-------- Data extracts --------
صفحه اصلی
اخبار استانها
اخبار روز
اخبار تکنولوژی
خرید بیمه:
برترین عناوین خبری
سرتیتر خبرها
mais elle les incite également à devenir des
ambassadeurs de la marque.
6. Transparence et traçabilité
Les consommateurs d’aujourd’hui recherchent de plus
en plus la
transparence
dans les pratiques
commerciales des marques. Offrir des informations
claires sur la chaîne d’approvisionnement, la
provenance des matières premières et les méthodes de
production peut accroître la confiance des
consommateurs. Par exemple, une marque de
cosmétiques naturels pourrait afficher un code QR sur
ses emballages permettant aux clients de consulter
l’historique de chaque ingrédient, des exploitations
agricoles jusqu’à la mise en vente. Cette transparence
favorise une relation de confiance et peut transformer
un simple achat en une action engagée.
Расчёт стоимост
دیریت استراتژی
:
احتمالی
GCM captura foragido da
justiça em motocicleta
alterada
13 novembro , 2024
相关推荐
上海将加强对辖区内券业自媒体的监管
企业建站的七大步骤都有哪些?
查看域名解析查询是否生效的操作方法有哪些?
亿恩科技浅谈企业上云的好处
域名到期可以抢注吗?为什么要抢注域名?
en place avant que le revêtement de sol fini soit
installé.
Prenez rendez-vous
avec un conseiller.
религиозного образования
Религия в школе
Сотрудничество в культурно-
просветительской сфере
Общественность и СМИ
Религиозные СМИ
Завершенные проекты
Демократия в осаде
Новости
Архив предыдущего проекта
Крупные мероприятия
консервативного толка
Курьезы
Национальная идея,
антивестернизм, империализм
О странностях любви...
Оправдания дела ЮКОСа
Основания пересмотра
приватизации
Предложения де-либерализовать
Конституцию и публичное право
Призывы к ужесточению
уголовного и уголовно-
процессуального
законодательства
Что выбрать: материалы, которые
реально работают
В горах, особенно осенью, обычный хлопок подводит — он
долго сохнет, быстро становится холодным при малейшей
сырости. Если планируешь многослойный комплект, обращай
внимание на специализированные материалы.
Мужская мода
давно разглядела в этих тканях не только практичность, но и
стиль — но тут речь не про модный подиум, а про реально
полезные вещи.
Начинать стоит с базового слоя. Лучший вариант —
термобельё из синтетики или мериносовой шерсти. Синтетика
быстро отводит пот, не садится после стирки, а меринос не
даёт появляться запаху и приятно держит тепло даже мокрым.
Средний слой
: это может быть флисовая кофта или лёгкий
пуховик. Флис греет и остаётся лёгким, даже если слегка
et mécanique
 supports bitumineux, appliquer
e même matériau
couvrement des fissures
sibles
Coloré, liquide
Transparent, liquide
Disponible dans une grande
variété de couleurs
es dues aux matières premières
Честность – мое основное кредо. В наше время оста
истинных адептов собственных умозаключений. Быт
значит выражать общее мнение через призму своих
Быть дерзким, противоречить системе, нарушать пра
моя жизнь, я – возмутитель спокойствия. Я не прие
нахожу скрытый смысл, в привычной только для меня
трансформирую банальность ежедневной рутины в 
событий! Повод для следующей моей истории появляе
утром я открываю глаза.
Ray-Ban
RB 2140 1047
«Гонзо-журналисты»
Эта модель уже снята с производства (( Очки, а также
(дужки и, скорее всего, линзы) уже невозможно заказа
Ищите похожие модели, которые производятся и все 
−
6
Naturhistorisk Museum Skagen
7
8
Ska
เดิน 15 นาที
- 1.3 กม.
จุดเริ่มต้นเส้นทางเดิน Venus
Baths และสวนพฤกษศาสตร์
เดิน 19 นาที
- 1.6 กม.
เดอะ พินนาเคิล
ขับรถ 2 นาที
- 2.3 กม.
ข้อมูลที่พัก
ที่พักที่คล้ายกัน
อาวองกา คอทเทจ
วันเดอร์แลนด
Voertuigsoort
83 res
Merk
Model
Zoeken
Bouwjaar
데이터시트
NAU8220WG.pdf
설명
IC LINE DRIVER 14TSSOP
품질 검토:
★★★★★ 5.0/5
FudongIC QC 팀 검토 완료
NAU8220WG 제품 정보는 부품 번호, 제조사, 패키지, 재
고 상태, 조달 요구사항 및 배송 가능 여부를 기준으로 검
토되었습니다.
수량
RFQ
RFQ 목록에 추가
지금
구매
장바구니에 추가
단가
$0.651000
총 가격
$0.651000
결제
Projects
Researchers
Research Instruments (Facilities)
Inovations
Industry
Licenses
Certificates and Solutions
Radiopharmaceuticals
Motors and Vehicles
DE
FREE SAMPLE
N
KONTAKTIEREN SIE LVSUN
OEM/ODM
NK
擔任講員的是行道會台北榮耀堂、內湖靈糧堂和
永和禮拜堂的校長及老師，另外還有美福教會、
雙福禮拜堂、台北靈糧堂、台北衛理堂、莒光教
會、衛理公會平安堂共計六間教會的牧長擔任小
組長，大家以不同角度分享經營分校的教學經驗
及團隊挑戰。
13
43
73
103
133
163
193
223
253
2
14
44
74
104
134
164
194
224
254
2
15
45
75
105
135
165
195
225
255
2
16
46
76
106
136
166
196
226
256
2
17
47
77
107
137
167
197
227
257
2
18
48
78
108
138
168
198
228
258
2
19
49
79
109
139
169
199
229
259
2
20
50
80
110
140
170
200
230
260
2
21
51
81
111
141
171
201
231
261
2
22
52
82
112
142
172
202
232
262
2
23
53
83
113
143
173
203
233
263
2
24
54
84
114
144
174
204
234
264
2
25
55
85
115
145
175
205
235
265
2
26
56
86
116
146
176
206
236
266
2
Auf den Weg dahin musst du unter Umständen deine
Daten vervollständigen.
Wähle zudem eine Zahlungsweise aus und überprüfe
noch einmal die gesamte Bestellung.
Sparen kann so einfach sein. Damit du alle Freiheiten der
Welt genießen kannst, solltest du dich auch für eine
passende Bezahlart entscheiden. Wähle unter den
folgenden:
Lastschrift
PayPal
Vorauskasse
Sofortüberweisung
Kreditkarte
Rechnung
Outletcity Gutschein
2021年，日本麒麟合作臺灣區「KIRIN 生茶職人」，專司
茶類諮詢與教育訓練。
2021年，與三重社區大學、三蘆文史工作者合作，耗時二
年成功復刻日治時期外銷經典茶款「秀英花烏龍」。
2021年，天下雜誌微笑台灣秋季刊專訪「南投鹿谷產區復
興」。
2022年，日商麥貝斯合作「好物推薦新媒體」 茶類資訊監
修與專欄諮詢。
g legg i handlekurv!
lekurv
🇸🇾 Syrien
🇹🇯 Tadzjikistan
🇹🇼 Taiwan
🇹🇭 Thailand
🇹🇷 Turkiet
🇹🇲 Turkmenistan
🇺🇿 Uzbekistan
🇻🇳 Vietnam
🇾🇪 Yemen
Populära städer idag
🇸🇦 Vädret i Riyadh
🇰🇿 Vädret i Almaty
--------
What is needed here is an exact copy of every record.

صفحه اصلی
اخبار استانها
اخبار روز
اخبار تکنولوژی
خرید بیمه:
برترین عناوین خبری
سرتیتر خبرها
mais elle les incite également à devenir des
ambassadeurs de la marque.
6. Transparence et traçabilité
Les consommateurs d’aujourd’hui recherchent de plus
en plus la
transparence
dans les pratiques
commerciales des marques. Offrir des informations
claires sur la chaîne d’approvisionnement, la
provenance des matières premières et les méthodes de
production peut accroître la confiance des
consommateurs. Par exemple, une marque de
cosmétiques naturels pourrait afficher un code QR sur
ses emballages permettant aux clients de consulter
l’historique de chaque ingrédient, des exploitations
agricoles jusqu’à la mise en vente. Cette transparence
favorise une relation de confiance et peut transformer
un simple achat en une action engagée.
Расчёт стоимост
دیریت استراتژی
:
احتمالی
GCM captura foragido da
justiça em motocicleta
alterada
13 novembro , 2024
相关推荐
上海将加强对辖区内券业自媒体的监管
企业建站的七大步骤都有哪些?
查看域名解析查询是否生效的操作方法有哪些?
亿恩科技浅谈企业上云的好处
域名到期可以抢注吗?为什么要抢注域名?
en place avant que le revêtement de sol fini soit
installé.
Prenez rendez-vous
avec un conseiller.
религиозного образования
Религия в школе
Сотрудничество в культурно-
просветительской сфере
Общественность и СМИ
Религиозные СМИ
Завершенные проекты
Демократия в осаде
Новости
Архив предыдущего проекта
Крупные мероприятия
консервативного толка
Курьезы
Национальная идея,
антивестернизм, империализм
О странностях любви...
Оправдания дела ЮКОСа
Основания пересмотра
приватизации
Предложения де-либерализовать
Конституцию и публичное право
Призывы к ужесточению
уголовного и уголовно-
процессуального
законодательства
Что выбрать: материалы, которые
реально работают
В горах, особенно осенью, обычный хлопок подводит — он
долго сохнет, быстро становится холодным при малейшей
сырости. Если планируешь многослойный комплект, обращай
внимание на специализированные материалы.
Мужская мода
давно разглядела в этих тканях не только практичность, но и
стиль — но тут речь не про модный подиум, а про реально
полезные вещи.
Начинать стоит с базового слоя. Лучший вариант —
термобельё из синтетики или мериносовой шерсти. Синтетика
быстро отводит пот, не садится после стирки, а меринос не
даёт появляться запаху и приятно держит тепло даже мокрым.
Средний слой
: это может быть флисовая кофта или лёгкий
пуховик. Флис греет и остаётся лёгким, даже если слегка
et mécanique
 supports bitumineux, appliquer
e même matériau
couvrement des fissures
sibles
Coloré, liquide
Transparent, liquide
Disponible dans une grande
variété de couleurs
es dues aux matières premières
Честность – мое основное кредо. В наше время оста
истинных адептов собственных умозаключений. Быт
значит выражать общее мнение через призму своих
Быть дерзким, противоречить системе, нарушать пра
моя жизнь, я – возмутитель спокойствия. Я не прие
нахожу скрытый смысл, в привычной только для меня
трансформирую банальность ежедневной рутины в 
событий! Повод для следующей моей истории появляе
утром я открываю глаза.
Ray-Ban
RB 2140 1047
«Гонзо-журналисты»
Эта модель уже снята с производства (( Очки, а также
(дужки и, скорее всего, линзы) уже невозможно заказа
Ищите похожие модели, которые производятся и все 
−
6
Naturhistorisk Museum Skagen
7
8
Ska
เดิน 15 นาที
- 1.3 กม.
จุดเริ่มต้นเส้นทางเดิน Venus
Baths และสวนพฤกษศาสตร์
เดิน 19 นาที
- 1.6 กม.
เดอะ พินนาเคิล
ขับรถ 2 นาที
- 2.3 กม.
ข้อมูลที่พัก
ที่พักที่คล้ายกัน
อาวองกา คอทเทจ
วันเดอร์แลนด
Voertuigsoort
83 res
Merk
Model
Zoeken
Bouwjaar
데이터시트
NAU8220WG.pdf
설명
IC LINE DRIVER 14TSSOP
품질 검토:
★★★★★ 5.0/5
FudongIC QC 팀 검토 완료
NAU8220WG 제품 정보는 부품 번호, 제조사, 패키지, 재
고 상태, 조달 요구사항 및 배송 가능 여부를 기준으로 검
토되었습니다.
수량
RFQ
RFQ 목록에 추가
지금
구매
장바구니에 추가
단가
$0.651000
총 가격
$0.651000
결제
Projects
Researchers
Research Instruments (Facilities)
Inovations
Industry
Licenses
Certificates and Solutions
Radiopharmaceuticals
Motors and Vehicles
DE
FREE SAMPLE
N
KONTAKTIEREN SIE LVSUN
OEM/ODM
NK
擔任講員的是行道會台北榮耀堂、內湖靈糧堂和
永和禮拜堂的校長及老師，另外還有美福教會、
雙福禮拜堂、台北靈糧堂、台北衛理堂、莒光教
會、衛理公會平安堂共計六間教會的牧長擔任小
組長，大家以不同角度分享經營分校的教學經驗
及團隊挑戰。
13
43
73
103
133
163
193
223
253
2
14
44
74
104
134
164
194
224
254
2
15
45
75
105
135
165
195
225
255
2
16
46
76
106
136
166
196
226
256
2
17
47
77
107
137
167
197
227
257
2
18
48
78
108
138
168
198
228
258
2
19
49
79
109
139
169
199
229
259
2
20
50
80
110
140
170
200
230
260
2
21
51
81
111
141
171
201
231
261
2
22
52
82
112
142
172
202
232
262
2
23
53
83
113
143
173
203
233
263
2
24
54
84
114
144
174
204
234
264
2
25
55
85
115
145
175
205
235
265
2
26
56
86
116
146
176
206
236
266
2
Auf den Weg dahin musst du unter Umständen deine
Daten vervollständigen.
Wähle zudem eine Zahlungsweise aus und überprüfe
noch einmal die gesamte Bestellung.
Sparen kann so einfach sein. Damit du alle Freiheiten der
Welt genießen kannst, solltest du dich auch für eine
passende Bezahlart entscheiden. Wähle unter den
folgenden:
Lastschrift
PayPal
Vorauskasse
Sofortüberweisung
Kreditkarte
Rechnung
Outletcity Gutschein
2021年，日本麒麟合作臺灣區「KIRIN 生茶職人」，專司
茶類諮詢與教育訓練。
2021年，與三重社區大學、三蘆文史工作者合作，耗時二
年成功復刻日治時期外銷經典茶款「秀英花烏龍」。
2021年，天下雜誌微笑台灣秋季刊專訪「南投鹿谷產區復
興」。
2022年，日商麥貝斯合作「好物推薦新媒體」 茶類資訊監
修與專欄諮詢。
g legg i handlekurv!
lekurv
🇸🇾 Syrien
🇹🇯 Tadzjikistan
🇹🇼 Taiwan
🇹🇭 Thailand
🇹🇷 Turkiet
🇹🇲 Turkmenistan
🇺🇿 Uzbekistan
🇻🇳 Vietnam
🇾🇪 Yemen
Populära städer idag
🇸🇦 Vädret i Riyadh
🇰🇿 Vädret i Almaty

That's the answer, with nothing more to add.